# Cleaning up market data stock splits
---

This notebook takes the next step in [cleaning up the market data](https://www.kaggle.com/danielson/cleaning-up-market-data-errors-and-stock-splits) by [Danielson](https://www.kaggle.com/danielson/) and tries to find all the market splits.  The goal is to have an original open or close price adjusted for splits so that derived features can be built from it.

We find:
- 447 split announcements
- of which 224 were for stocks in the market_train data
- of which 126 were in the market_train trading window (the relevant set)
- of which I could find **105** what I think are the **actual stock split dates**

Now, if you could only find the exact date of the split for the **remaining 21** for me, or somehow determine that the split was not a real announcement or never took place … :-)


In [None]:
import numpy as np
import pandas as pd
pd.options.mode.chained_assignment = None
from datetime import datetime, timedelta
import matplotlib.pyplot as plt
import seaborn as sns
%matplotlib inline

In [None]:
from kaggle.competitions import twosigmanews
env = twosigmanews.make_env()

In [None]:
(market_train_df, news_train_df) = env.get_training_data()
market_train_df['date'] = pd.to_datetime(market_train_df.time.dt.date)

In [None]:
apple = market_train_df[market_train_df['assetCode'] == 'AAPL.O']
ax = apple.plot(kind='line',x='date',y='open',figsize=(12,6))

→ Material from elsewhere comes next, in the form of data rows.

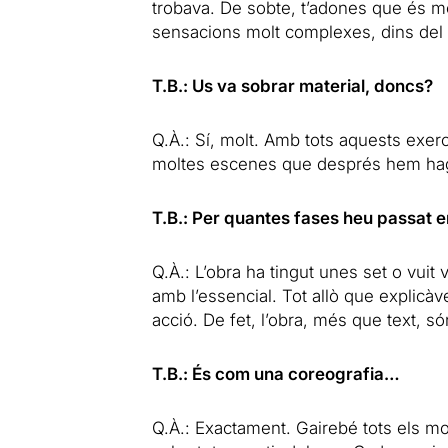
trobava. De sobte, t’adones que és mol
sensacions molt complexes, dins del
T.B.: Us va sobrar material, doncs?
Q.À.: Sí, molt. Amb tots aquests exerc
moltes escenes que després hem hagut
T.B.: Per quantes fases heu passat e
Q.À.: L’obra ha tingut unes set o vui
amb l’essencial. Tot allò que explic
acció. De fet, l’obra, més que text, s
T.B.: És com una coreografia…
Q.À.: Exactament. Gairebé tots els m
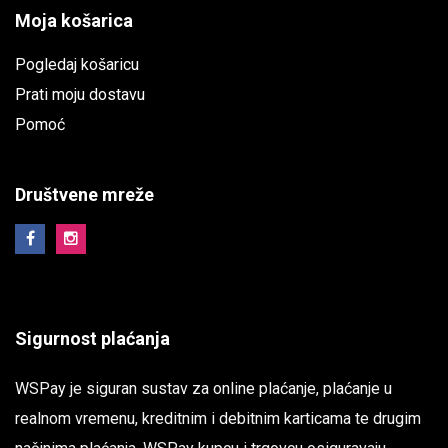
Moja košarica
Pogledaj košaricu
Prati moju dostavu
Pomoć
Društvene mreže
Sigurnost plaćanja
WSPay je siguran sustav za online plaćanje, plaćanje u
realnom vremenu, kreditnim i debitnim karticama te drugim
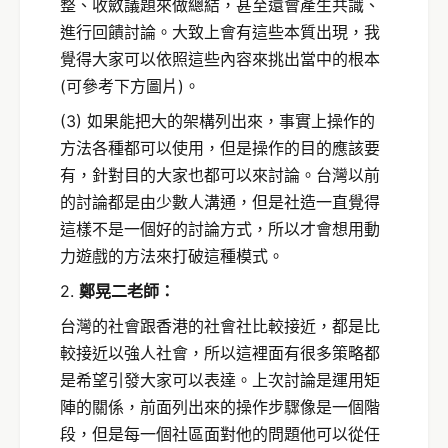
整、收斂議題來做總結，甚至還會產生共識、
進行回饋討論。大致上會有這些本質出現，我
覺得大家可以依照這些內容來挑出當中的根本
(可參考下方圖片)。
(3) 如果能把大的架構列出來，事實上操作的
方法各種都可以使用，但是操作的目的應該要
有，針對目的大家也都可以來討論。台灣以前
的討論都是由少數人溝通，但是社造一直覺得
這樣不是一個好的討論方式，所以才會想用動
力遊戲的方法來打破這種模式。
2.
鄭晃二老師：
台灣的社會跟香港的社會社比較接近，都是比
較接近以強人社會，所以這裡面有很多策略都
是希望引發大家可以表達。上次討論是運用矩
陣的關係，前面列出來的操作步驟像是一個階
段，但是每一個社區面對他的問題他可以從任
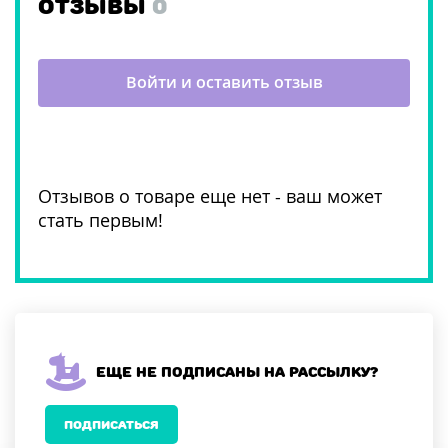
ОТЗЫВЫ
0
Войти и оставить отзыв
Отзывов о товаре еще нет - ваш может
стать первым!
Еще не подписаны на рассылку?
ПОДПИСАТЬСЯ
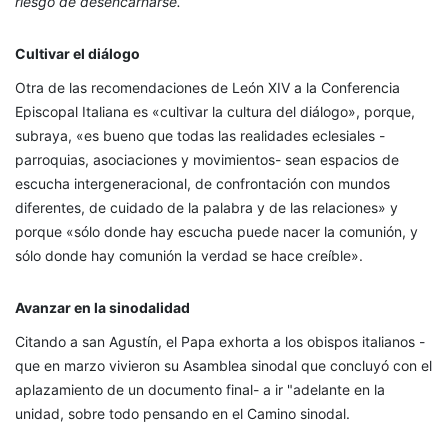
riesgo de desencarnarse.
Cultivar el diálogo
Otra de las recomendaciones de León XIV a la Conferencia
Episcopal Italiana es «cultivar la cultura del diálogo», porque,
subraya, «es bueno que todas las realidades eclesiales -
parroquias, asociaciones y movimientos- sean espacios de
escucha intergeneracional, de confrontación con mundos
diferentes, de cuidado de la palabra y de las relaciones» y
porque «sólo donde hay escucha puede nacer la comunión, y
sólo donde hay comunión la verdad se hace creíble».
Avanzar en la sinodalidad
Citando a san Agustín, el Papa exhorta a los obispos italianos -
que en marzo vivieron su Asamblea sinodal que concluyó con el
aplazamiento de un documento final- a ir "adelante en la
unidad, sobre todo pensando en el Camino sinodal.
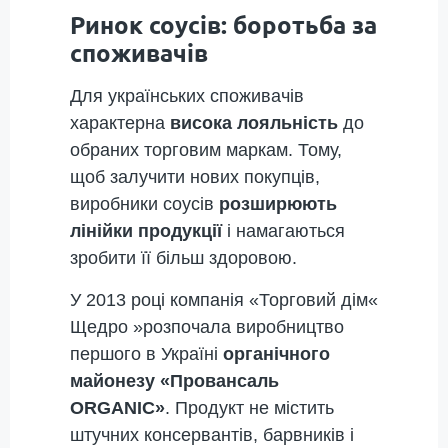
Ринок соусів: боротьба за
споживачів
Для українських споживачів
характерна
висока лояльність
до
обраних торговим маркам. Тому,
щоб залучити нових покупців,
виробники соусів
розширюють
лінійки продукції
і намагаються
зробити її більш здоровою.
У 2013 році компанія «Торговий дім«
Щедро »розпочала виробництво
першого в Україні
органічного
майонезу «Провансаль
ORGANIC»
. Продукт не містить
штучних консервантів, барвників і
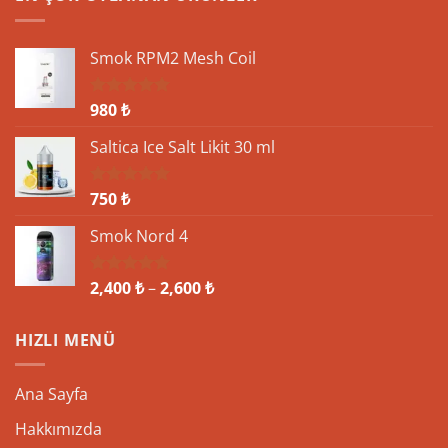
10
soru
10
Cevap
Smok RPM2 Mesh Coil
980
₺
5 üzerinden
5.00
oy
aldı
Saltica Ice Salt Likit 30 ml
750
₺
5 üzerinden
5.00
oy
aldı
Smok Nord 4
Fiyat
2,400
₺
–
2,600
₺
5 üzerinden
5.00
oy
aralığı:
aldı
2,400 ₺
HIZLI MENÜ
-
2,600 ₺
Ana Sayfa
Hakkımızda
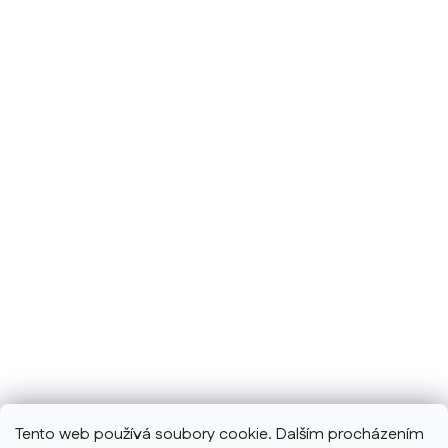
Tento web používá soubory cookie. Dalším procházením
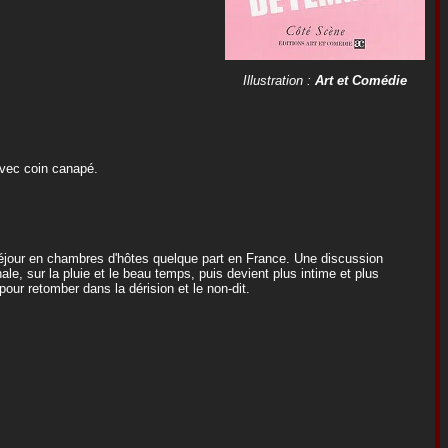
Illustration :
Art et Comédie
avec coin canapé.
séjour en chambres d'hôtes quelque part en France. Une discussion
, sur la pluie et le beau temps, puis devient plus intime et plus
 pour retomber dans la dérision et le non-dit.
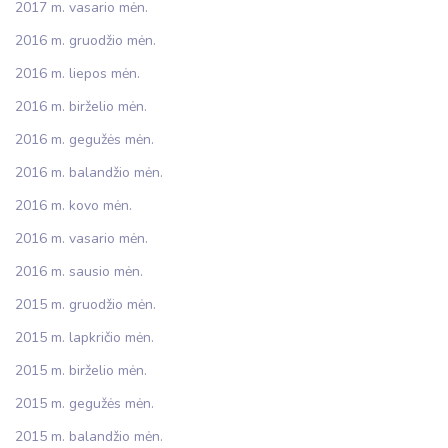
2017 m. vasario mėn.
2016 m. gruodžio mėn.
2016 m. liepos mėn.
2016 m. birželio mėn.
2016 m. gegužės mėn.
2016 m. balandžio mėn.
2016 m. kovo mėn.
2016 m. vasario mėn.
2016 m. sausio mėn.
2015 m. gruodžio mėn.
2015 m. lapkričio mėn.
2015 m. birželio mėn.
2015 m. gegužės mėn.
2015 m. balandžio mėn.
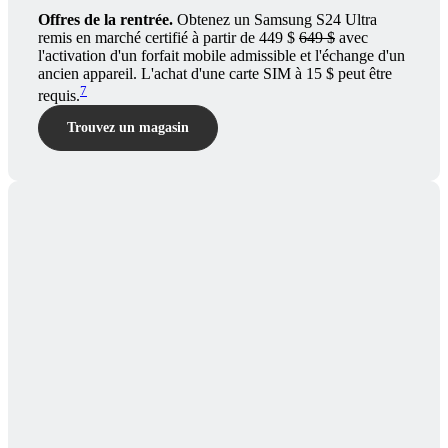
Offres de la rentrée.
Obtenez un Samsung S24 Ultra
remis en marché certifié à partir de 449 $
649 $
avec
l'activation d'un forfait mobile admissible et l'échange d'un
ancien appareil. L'achat d'une carte SIM à 15 $ peut être
7
requis.
Trouvez un magasin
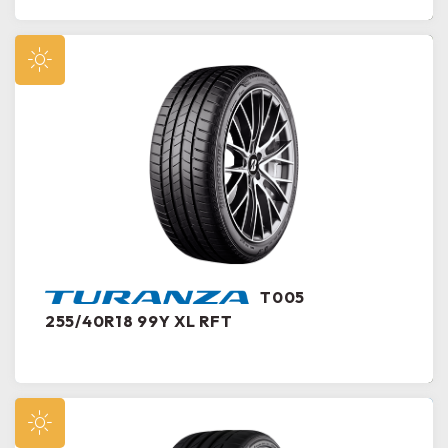
T005
255/40R18 99Y XL RFT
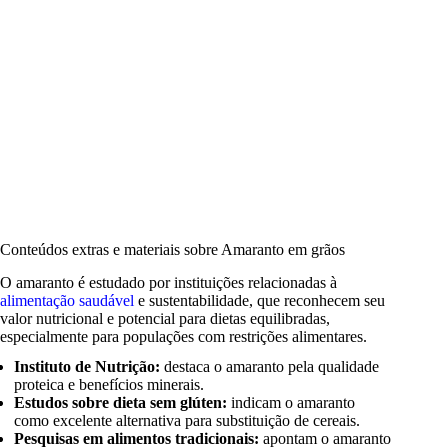
Conteúdos extras e materiais sobre Amaranto em grãos
O amaranto é estudado por instituições relacionadas à
alimentação saudável
e sustentabilidade, que reconhecem seu
valor nutricional e potencial para dietas equilibradas,
especialmente para populações com restrições alimentares.
Instituto de Nutrição:
destaca o amaranto pela qualidade
proteica e benefícios minerais.
Estudos sobre dieta sem glúten:
indicam o amaranto
como excelente alternativa para substituição de cereais.
Pesquisas em alimentos tradicionais:
apontam o amaranto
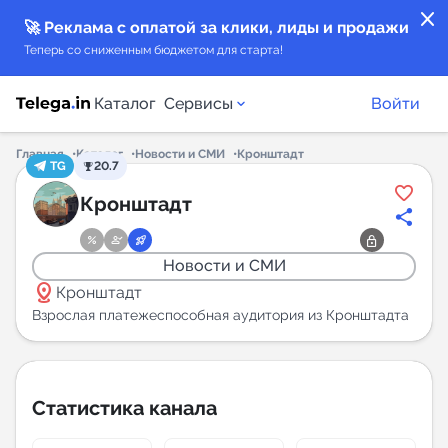
close
🚀 Реклама с оплатой за клики, лиды и продажи
Теперь со сниженным бюджетом для старта!
Каталог
Сервисы
Войти
Главная
Каталог
Новости и СМИ
Кронштадт
TG
20.7
Каталог каналов
Кронштадт
Каталог ботов
Новости и СМИ
distance
Горящие предложения
Кронштадт
Взрослая платежеспособная аудитория из Кронштадта
Индекс читаемости каналов в Telegram
New
Статистика канала
Аналитика MAX каналов
New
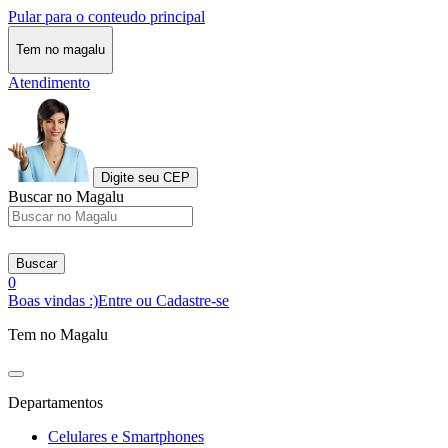
Pular para o conteudo principal
Tem no magalu
Atendimento
Digite seu CEP
Buscar no Magalu
Buscar
0
Boas vindas :)
Entre ou Cadastre-se
Tem no Magalu
Departamentos
Celulares e Smartphones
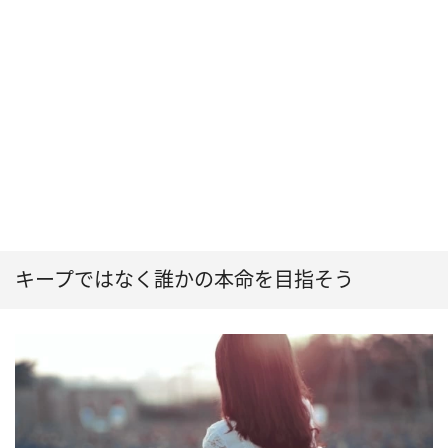
キープではなく誰かの本命を目指そう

From the graph it looks like Apple's stock plummeted in June 2014, but acutally the stock just split.  There is commentary about this event in the news data...

In [None]:
appleNews = news_train_df[news_train_df['assetName'] == 'Apple Inc']
list(appleNews[(appleNews['headline'].str.contains('stock split')) & (appleNews['relevance'] >= 0.6)].head()['headline'])

Apple's 7-to-1 stock split occurred on 2014-06-09.  It's worth noting that while the `open` and `close` columns don't take into account the stock split, the returns columns do (see excerpt below).

In [None]:
apple[(apple['time'] > '2014-06-01') & (apple['time'] < '2014-06-16')][['time','close']]

Since it appears there's no issues with the return columns, if you're not planning on calculating any new features using the `open` and `close` columns, then you shouldn't need to worry about stock splits.

However, I am interested in trying to create some new features from these columns (e.g. moving averages), so I'm looking at adjusting historical stock prices like Apple's to account for splits.  Below is a graph showing an adjusted view of Apple's `open` price along with some handy moving averages.

In [None]:
apple['adjOpen'] = np.where(apple['time'] < '2014-06-09',apple['open']/7.0,apple['open'])
apple['MA10'] = apple['adjOpen'].rolling(window=10).mean()
apple['MA50'] = apple['adjOpen'].rolling(window=50).mean()
apple['MA200'] = apple['adjOpen'].rolling(window=200).mean()
ax = apple.plot(kind='line',x='date',y=['adjOpen','MA10','MA50','MA200'], figsize=(16,6))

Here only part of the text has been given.